Aborting a task from the DaskDistributedBackend

I have been using a distributed dask cluster to execute a parameter search in parallel for some scikit learn models. My goal is to use the DaskDistributedBackend whilst also supporting the ability to halt execution after checking for some stopping condition after each model has been trained in the parameter search.

To achieve this I have subclassed the DaskDistribtuedBackend and looked to override the _collect method so that I can inject some custom behaviour as tasks return from completion. Here is the gist of what changes I have made so far:

   # within my subclass
    async def _collect(self):
        while self._continue:
            async for future, result in self.waiting_futures:
                cf_future = self._results.pop(future)
                callback = self._callbacks.pop(future)
                if future.status == "error":
                    typ, exc, tb = result
                    cf_future.set_exception(exc)
                else:
                    cf_future.set_result(result)
                    callback(result)
                    # check for stopping condition if true abort()
                    has_stopped = stop_check()
                    if stopped:
                        self.abort()
            await asyncio.sleep(0.01)

    def abort(self):
        # some method to kill
        self.stop_call() # ?
        self.abort_everything() # ?

The beginning of the parameter search then begins with:

with joblib.parallel_backend("my_custom_dask_backend"):
    model.fit(...)

The issue lies in being able to properly end the training and free up the dask worker for future work. I see that the DaskDistributedBackend implements a collection of functions that appear to be some kind of stopping method such as stop_call() and abort_everything(). Although the results of running these methods are not what I expected.

With stop_call() the execution of future tasks seems to continue as normal with no effects. And with
abort_everything execution seems to stop but the code waits indefintely on python/3.10.2/lib/python3.10/threading.py", line 320, in wait waiter.acquire().
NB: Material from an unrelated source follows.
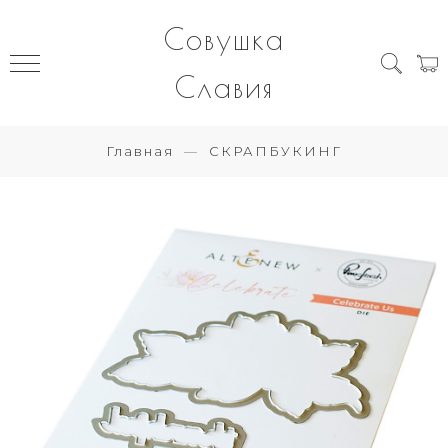
Совушка
Славия
Главная
СКРАПБУКИНГ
It seems like it is expecting some lock to be released but I have no idea how or where it is expecting this to come from.

Any guidance on how to get around this would be much appreciated.

Hi,

Looking a bit at the code, I think you should first break from the for loop to release the self.waiting_futures variable before calling your abort method.
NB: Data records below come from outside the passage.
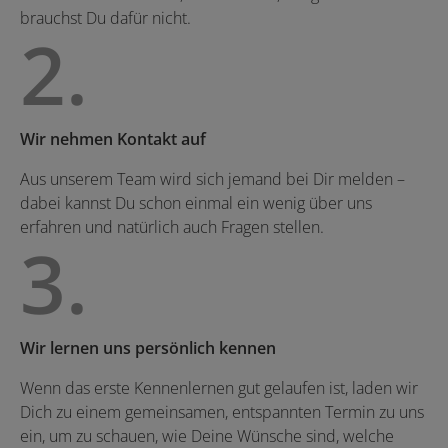
brauchst Du dafür nicht.
2.
Wir nehmen Kontakt auf
Aus unserem Team wird sich jemand bei Dir melden –
dabei kannst Du schon einmal ein wenig über uns
erfahren und natürlich auch Fragen stellen.
3.
Wir lernen uns persönlich kennen
Wenn das erste Kennen­lernen gut gelaufen ist, laden wir
Dich zu einem gemeinsamen, entspannten Termin zu uns
ein, um zu schauen, wie Deine Wünsche sind, welche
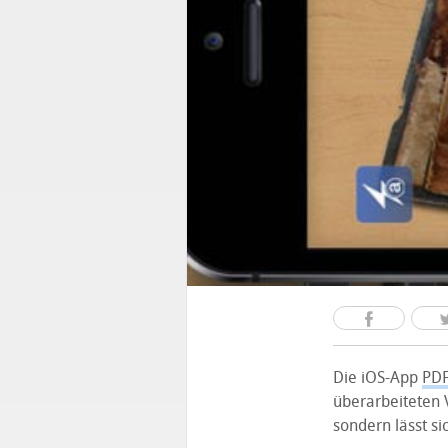
Die iOS-App
PDF
überarbeiteten 
sondern lässt si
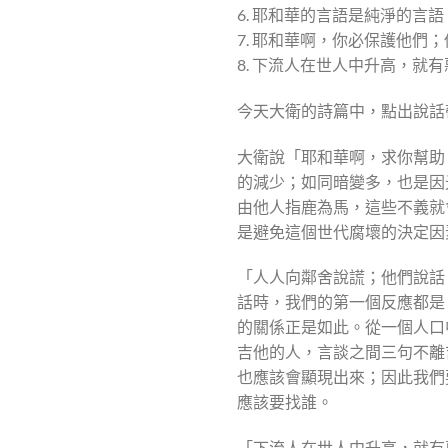
6. 耶和華的言語是純淨的言
7. 耶和華啊，你必保護他們
8. 下流人在世人中升高，就
今天大衛的詩篇中，點出說話
大衛說「耶和華啊，求你幫助
的減少；如同暗變多，也是因
由他人指鹿為馬，這些不義就
是避免這個世代腐壞的決定因
「人人向鄰舍說謊；他們說話
話時，我們的第一個反應都是
的關係正是如此。從一個人口
吉他的人，言談之間三句不離
也應該會顯現出來；因此我們
應該要找誰。
「下流人在世人中升高，就有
Could you tell me if it fixes the issue?

Hi, thanks for getting back,

I edited the _collect method to try and achieve what you mentioned heres how it looks roughly now

    async def _collect(self):
        while self._continue:
            async for future, result in self.waiting_futures:
                cf_future = self._results.pop(future)
                callback = self._callbacks.pop(future)
                if future.status == "error":
                    typ, exc, tb = result
                    cf_future.set_exception(exc)
                else:
                    await self.progress_did_update(1) # A custom method to track progress of model training
                    #  aborted is set to true upon reaching 30% inside ^ as i test out this code
                    cf_future.set_result(result)
                    callback(result)
                    if self.aborted:
                        break

            if self.aborted:
                # debugpy.listen(("localhost", 5678))
                # debugpy.wait_for_client()
                # breakpoint()
                self.stop_call()
                self.abort_everything()

With this, the goal was to run the abort code outside of the for loop and the while loop too hoping for some different results. Unfortunately the dask call stack for the work appears to be doing the same thing.

After tracing the code, it looks like the dask traceback does not show the full picture as from what debugpy shows me. I see it go to a file called base_events.py i think from asyncio and it loops around

            while True:
                self._run_once()
                if self._stopping:
                    break

(lines 594) in run_forever() for a while where it expects self._stopping to be set to True but i do not see where this attributes is supposed to be edited from yet. Though after some number of iterations the traecback stops abruptly and I see the same call stack from dask from before.